In the past, an engineer would typically sit down at a computer and model and solve as many different designs as he or she had time to pursue. And often it wasn't very many. In many cases, time constraints made it necessary to settle for the first design that provided “good enough” results, rather than aiming at true optimization.
But in this case, new software capabilities automate the process of optimizing the design. Basically, the user defines what design parameters can be varied, such as component locations, number of fins on a heatsink and the size or location of vents, and the range of variation allowed. The user also sets a design objective — often referred to as a cost function — to be optimized, such as component temperatures, pressure drop, airflow rate or some combination of these. The design optimization software then proceeds to find values for the design parameters that satisfy all constraints and produces the optimum value for the cost function.
Instead of running all possible combinations of values in order to explore the whole design envelope, which would take a great deal of CPU time, the software runs only a relatively small number of variants, calculates the response surface and intelligently works out how to adjust the design variables for subsequent runs. This produces an optimized design in the shortest possible time.

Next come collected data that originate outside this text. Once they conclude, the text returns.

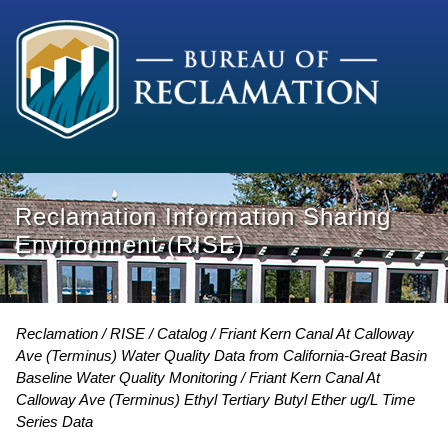
Reclamation Information Sharing
Environment (RISE)
Reclamation
RISE
Catalog
Friant Kern Canal At Calloway
Ave (Terminus) Water Quality Data from California-Great Basin
Baseline Water Quality Monitoring
Friant Kern Canal At
Calloway Ave (Terminus) Ethyl Tertiary Butyl Ether ug/L Time
Series Data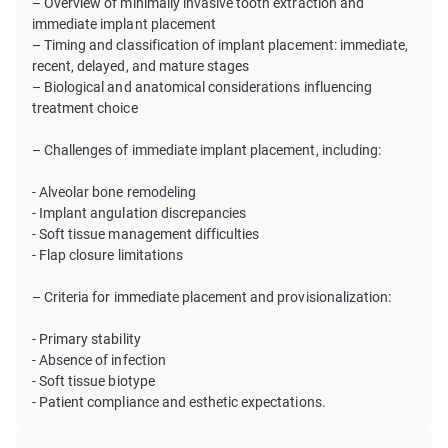
– Overview of minimally invasive tooth extraction and
immediate implant placement
– Timing and classification of implant placement: immediate,
recent, delayed, and mature stages
– Biological and anatomical considerations influencing
treatment choice
– Challenges of immediate implant placement, including:
- Alveolar bone remodeling
- Implant angulation discrepancies
- Soft tissue management difficulties
- Flap closure limitations
– Criteria for immediate placement and provisionalization:
- Primary stability
- Absence of infection
- Soft tissue biotype
- Patient compliance and esthetic expectations.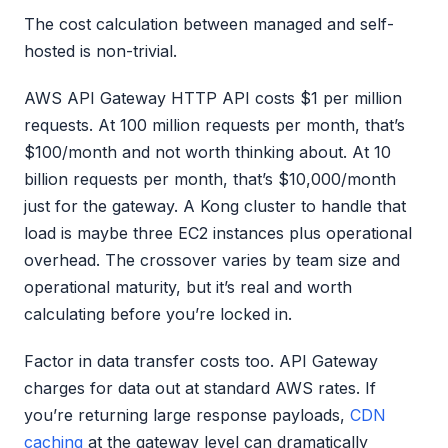
The cost calculation between managed and self-
hosted is non-trivial.
AWS API Gateway HTTP API costs $1 per million
requests. At 100 million requests per month, that’s
$100/month and not worth thinking about. At 10
billion requests per month, that’s $10,000/month
just for the gateway. A Kong cluster to handle that
load is maybe three EC2 instances plus operational
overhead. The crossover varies by team size and
operational maturity, but it’s real and worth
calculating before you’re locked in.
Factor in data transfer costs too. API Gateway
charges for data out at standard AWS rates. If
you’re returning large response payloads,
CDN
caching
at the gateway level can dramatically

In this case, the physical limitations of the chassis help define the design space for the baffle. The baffle angle with the roof of the enclosure can vary from 1 degree to 89 degrees, the length of the baffle can vary from 2 in. to 3.5 in., and the location relative to the back of the box can vary from 22.5 in. to 27.25 in. In addition, the position of the fan tray can vary from 29 in. to 31 in. from the back of the enclosure. The additional constraints required to define the baffle are the junction temperatures specified for each component. Along with these constraints, the software is configured to set a goal of minimizing the sum of selected component junction temperatures. With these parameters entered, the software is instructed to optimize the design.
In this case, the software first sets up a series of 10 iterations designed to explore the design space to locate interesting areas to be further explored during local optimization. In doing so, the software locates one area of the design space that is far superior to the others (Fig. 5). Then it sets up three more iterations in this area to perform local optimization. Finally, it runs five more iterations to confirm the design that was identified during the local optimization process.
The optimization process, which included running 18 iterations, took less than 3 hr, considerably less than the 6 hr that would be expected if each run took the same 20 min that it takes to run a single iteration. The reason for this time savings is that the software begins calculating the solution for each successive iteration with the solution from the previous iteration. As a result, the later iterations move very quickly to a solution. In this case, the optimal design was identified as the 13th iteration, with a baffle angle of 19 degrees, baffle length of 3.3 in., baffle position of 25.5 in. from the rear and fan tray position of 28.8 in. from the rear.
This design drops the junction temperatures of critical MCH components by 15°C, which is more than enough to meet design requirements. The relatively short time required for optimization makes it clear that in more difficult cases engineers can easily explore a wider range of alternatives, such as adding or subtracting heatsinks, changing component location and changing fan performance characteristics. This process can be used to optimize the mechanical design to a much higher level of performance than could be achieved using traditional build and test methods or even traditional simulation methods.